The House has rejected a plan to extend a Social Security payroll tax cut for two months, and Republican members are instead demanding that the Senate return to negotiate an extension for the entire year.

Lawmakers voted 229-193 to send the measure back to the Senate.

But Majority Leader Harry Reid says he will not allow any bargaining until the Republicans relent and the House approves the short-term bipartisan measure which passed the Senate with an overwhelming majority. President Barack Obama has voiced support for the legislation, but has also said it needs to be quickly extended to cover all of 2012.

 

The House passed a full-year extension last week, but included many spending cuts opposed by Democrats. Republican members erupted in frustration at the Senate measure, which drops changes to the unemployment insurance system that conservatives wanted along with cuts to Obama's health care law.

Lawmakers are looking to renew a 2 percentage point cut in the Social Security payroll tax, plus jobless benefits averaging about $300 a week for the long-term unemployed. The impasse could mean a tax hike for 160 million American workers in January, while almost 2 million people could lose their unemployment benefits.
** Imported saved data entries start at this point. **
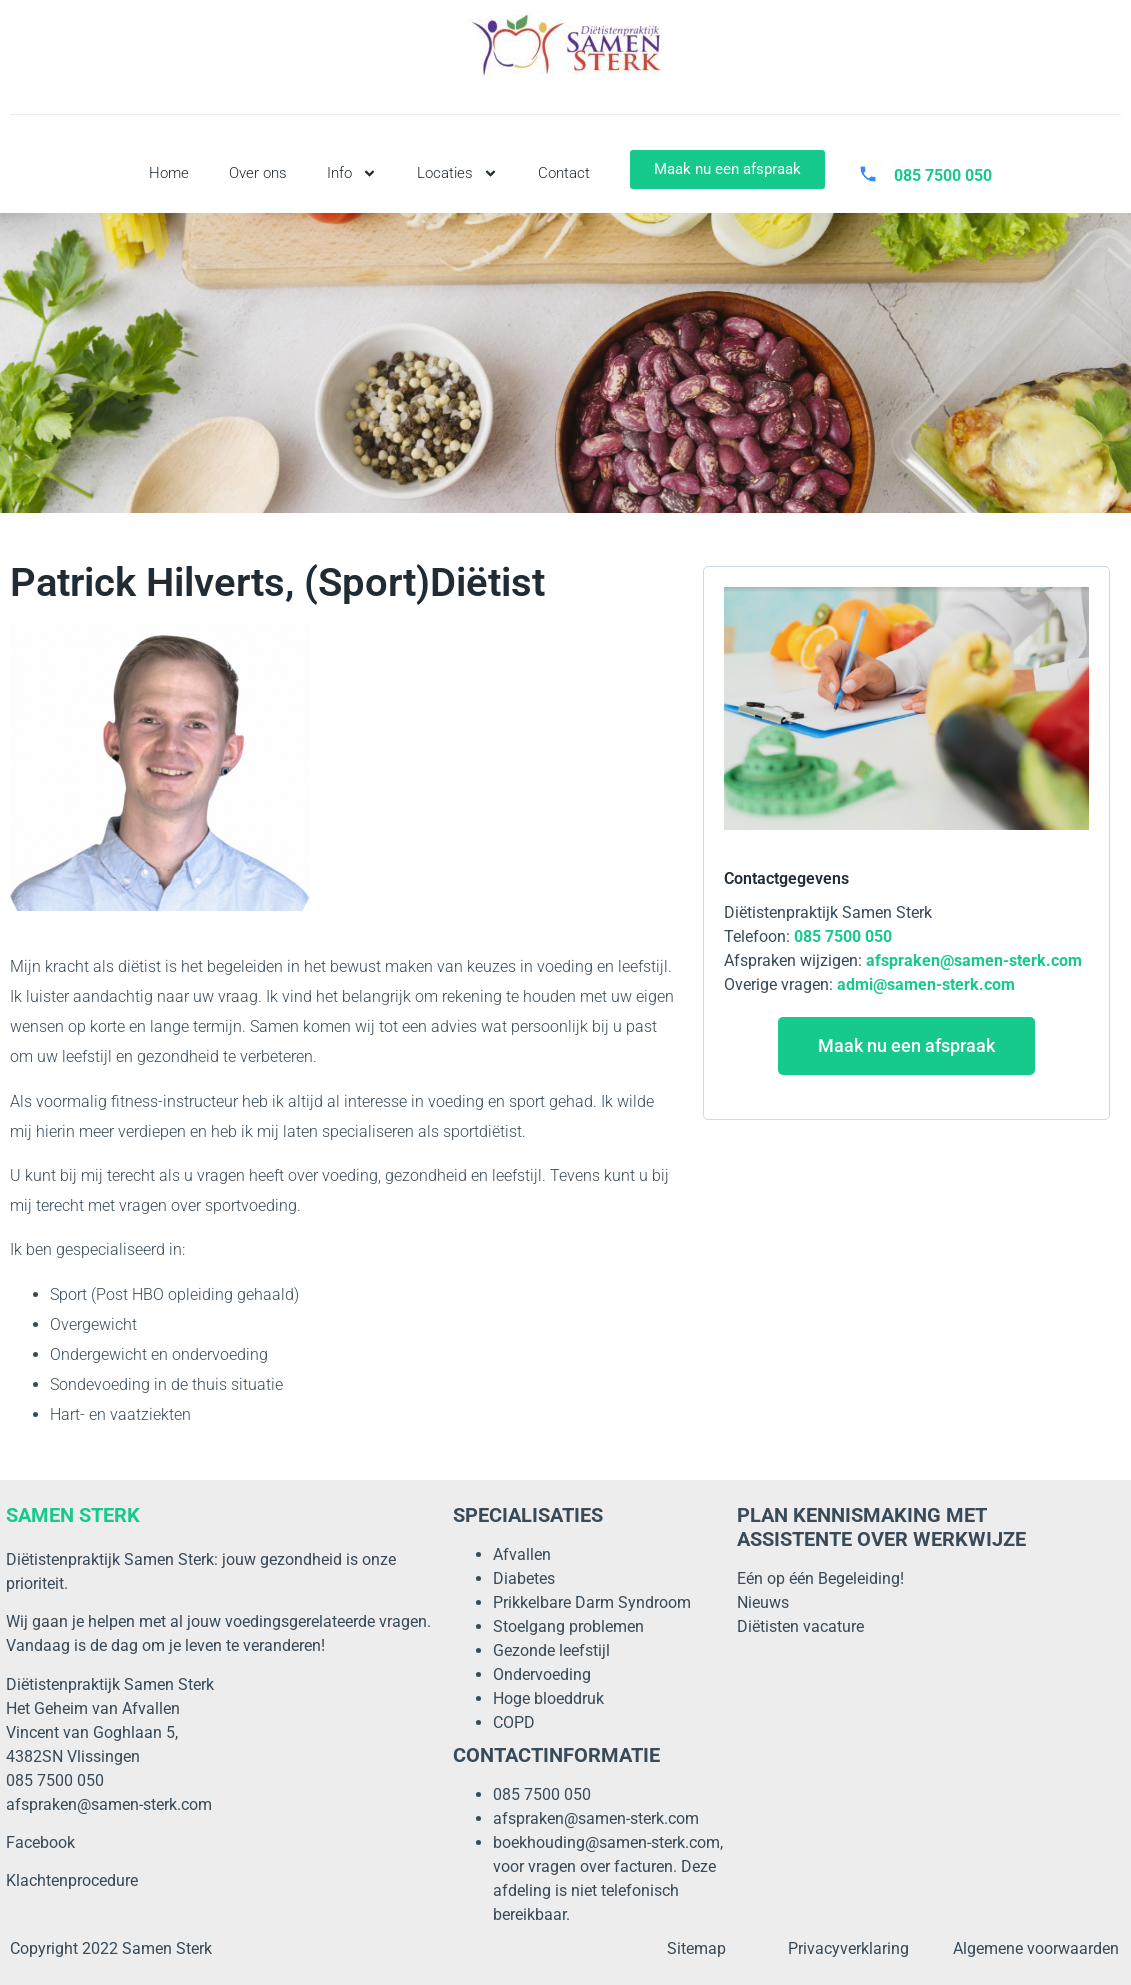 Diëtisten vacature (800, 1626)
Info (352, 173)
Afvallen (522, 1554)
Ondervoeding (542, 1674)
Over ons (258, 173)
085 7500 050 (542, 1794)
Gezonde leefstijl (551, 1650)
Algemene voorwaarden (1036, 1948)
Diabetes (524, 1578)
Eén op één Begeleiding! (820, 1578)
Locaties (457, 173)
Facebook (40, 1842)
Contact (564, 173)
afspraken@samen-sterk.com (109, 1804)
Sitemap (696, 1948)
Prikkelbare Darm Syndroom (592, 1602)
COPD (514, 1722)
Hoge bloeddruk (548, 1698)
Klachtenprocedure (72, 1880)
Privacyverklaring (848, 1948)
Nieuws (763, 1602)
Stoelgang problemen (568, 1626)
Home (169, 173)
President Barack Obama says a bipartisan compromise reached by the Senate is the "only viable way" to prevent a tax increase on Jan. 1.

In a surprise appearance in the White House briefing room on Tuesday, the president said a "faction" of Republicans in the House is refusing to vote on a Senate bill that would extend a payroll tax cut for two months.

Obama said, "The clock is ticking. Time is running out." The president said House Republicans are trying to "wring concessions" from Democrats on issues that "have nothing to do with the payroll tax cut."

Obama says lawmakers owe it to the American people "to come together and do the right thing."

House Speaker John Boehner says it's time for President Barack Obama to help end Congress' impasse over renewing the payroll tax cut and jobless benefits.

The Ohio Republican said Tuesday that he wants Obama to call on the Democratic-led Senate to return to Washington and bargain with the House over a compromise plan. He said at a news conference, "I need the president to help out."